Are you a site reliability engineer, or are you interested in becoming one? There are hundreds of open SRE jobs ready to fill in Austin at any given time. It’s also considered a high-income career, with compensation often clocking in at over $140,000. So what does the job entail, and what do we look for when recruiting top site reliability engineer talent?
What is a Site Reliability Engineer?
“A site reliability engineer creates a bridge between development and IT operations by taking on the tasks typically done by operations,” Flagship by AB Tasty explains in its software release glossary. “Instead, such tasks are given to these types of engineers who use automation tools to solve problems by creating scalable and reliable software systems.”

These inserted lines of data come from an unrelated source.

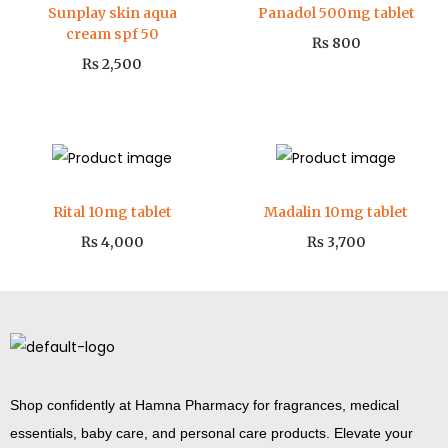
Sunplay skin aqua
Panadol 500mg tablet
cream spf 50
₨
800
₨
2,500
Rital 10mg tablet
Madalin 10mg tablet
₨
4,000
₨
3,700
Shop confidently at Hamna Pharmacy for fragrances, medical
essentials, baby care, and personal care products. Elevate your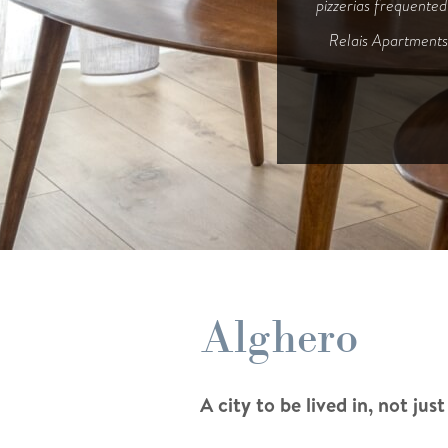
pizzerias frequented
Relais Apartments 
Relais Apartments 
Alghero
A city to be lived in, not just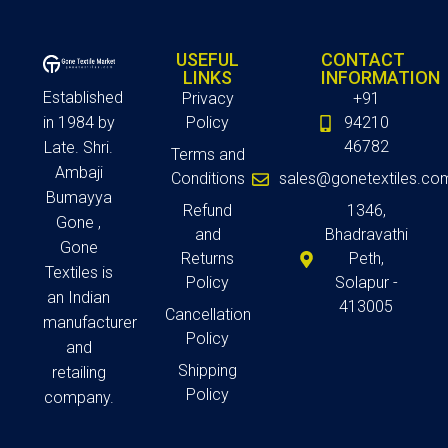
USEFUL
CONTACT
LINKS
INFORMATION
Established
Privacy
+91
in 1984 by
Policy
94210
46782
Late. Shri.
Terms and
Ambaji
Conditions
sales@gonetextiles.co
Bumayya
Refund
1346,
Gone ,
and
Bhadravathi
Gone
Returns
Peth,
Textiles is
Policy
Solapur -
an Indian
413005
Cancellation
manufacturer
Policy
and
Shipping
retailing
Policy
company.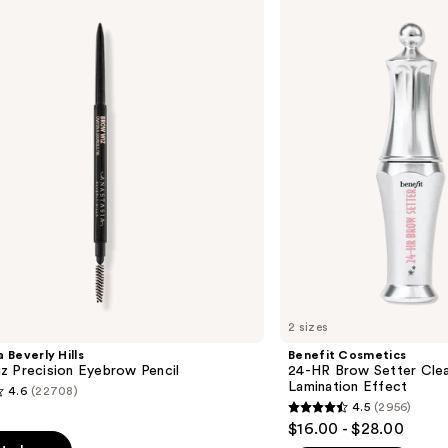
24-
HR
Brow
Setter
Clear
Eyebrow
Gel
with
Lamination
Effect
2 sizes
 Beverly Hills
Benefit Cosmetics
z Precision Eyebrow Pencil
24-HR Brow Setter Clea
Lamination Effect
4.6
(22708)
4.5
(2956)
4.5
$16.00 - $28.00
out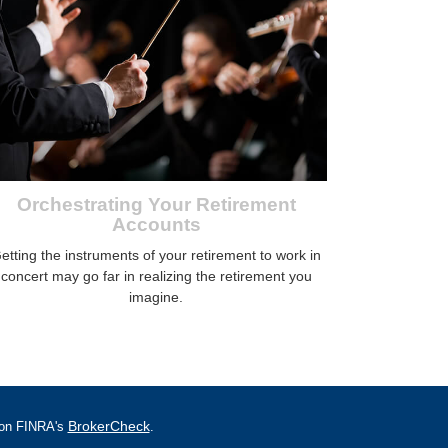
Orchestrating Your Retirement
Accounts
etting the instruments of your retirement to work in
concert may go far in realizing the retirement you
imagine.
BrokerCheck
l on FINRA's
.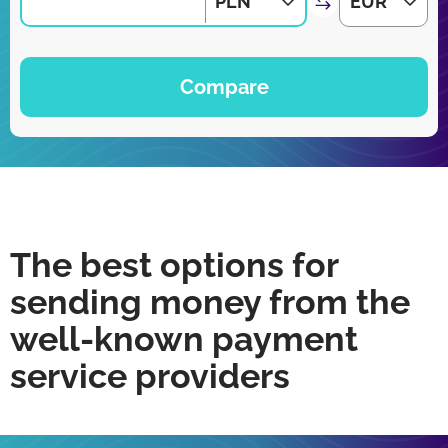
PLN
EUR
Compare
The best options for
sending money from the
well-known payment
service providers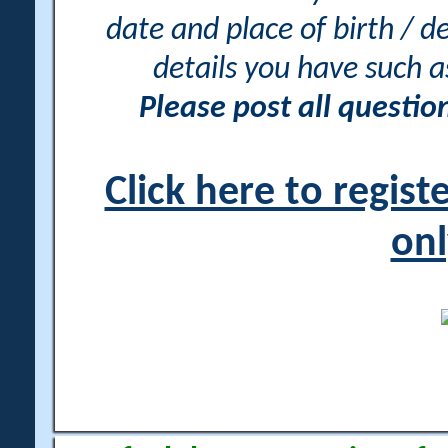
date and place of birth / d
details you have such 
Please post all questi
Click here to regis
onl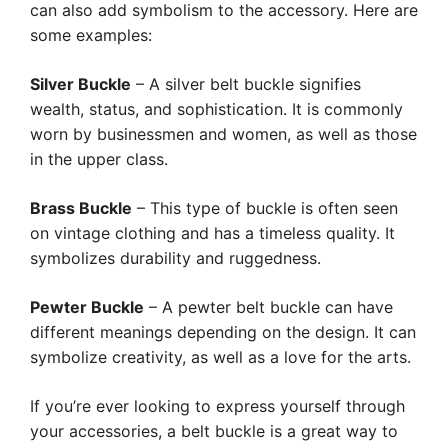
can also add symbolism to the accessory. Here are
some examples:
Silver Buckle
– A silver belt buckle signifies
wealth, status, and sophistication. It is commonly
worn by businessmen and women, as well as those
in the upper class.
Brass Buckle
– This type of buckle is often seen
on vintage clothing and has a timeless quality. It
symbolizes durability and ruggedness.
Pewter Buckle
– A pewter belt buckle can have
different meanings depending on the design. It can
symbolize creativity, as well as a love for the arts.
If you’re ever looking to express yourself through
your accessories, a belt buckle is a great way to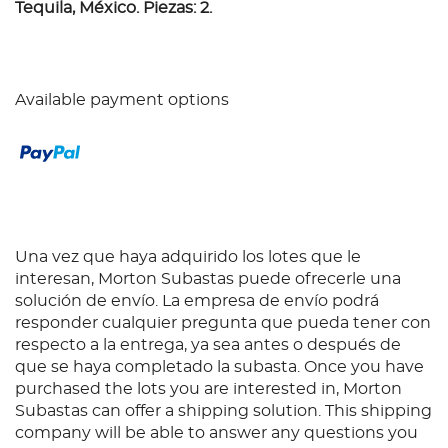
Tequila, México. Piezas: 2.
Available payment options
Una vez que haya adquirido los lotes que le
interesan, Morton Subastas puede ofrecerle una
solución de envío. La empresa de envío podrá
responder cualquier pregunta que pueda tener con
respecto a la entrega, ya sea antes o después de
que se haya completado la subasta. Once you have
purchased the lots you are interested in, Morton
Subastas can offer a shipping solution. This shipping
company will be able to answer any questions you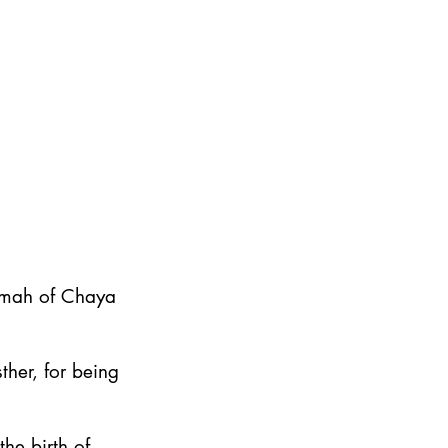
emah of Chaya
ther, for being
he birth of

Austin startup BenchSci explains its senior SRE position as someone who:
- Applies their technical and domain expertise to solve complex technical and business challenges
- Participate in design discussions, code reviews, and project-related team meetings
- And works with other engineers to develop innovative solutions that meet business needs concerning functionality, performance, observability, scalability, and reliability
The role was first defined by Google on the basic tenet that doing operations well is a software problem and should therefore use software engineering approaches “across a wide field of view, encompassing everything from process and business change to similarly complicated but more traditional software problems, such as rewriting a stack to eliminate single points of failure in business logic.”
While site reliability engineering and DevOps are separate trending disciplines, Google asserts they overlap and fundamentally work together. From Google’s viewpoint, DevOps would traditionally “write code with little understanding of how it would run in production…[throwing] this code over the proverbial wall to the operations team, which would be responsible for keeping the applications up and running.” A site reliability engineer can take over from there by implementing what DevOps throws over to operations.
What Makes a Good SRE?
Glassdoor cites the top companies hiring site reliability engineer talent right now are Cox Automotive, Indeed, Oracle, Addison Group, Imagine Learning, Apple, Technology Navigators, Hypori, Michael Page, and CyberCoders. The HT Group works directly with other top employers to privately recruit site reliability engineering talent.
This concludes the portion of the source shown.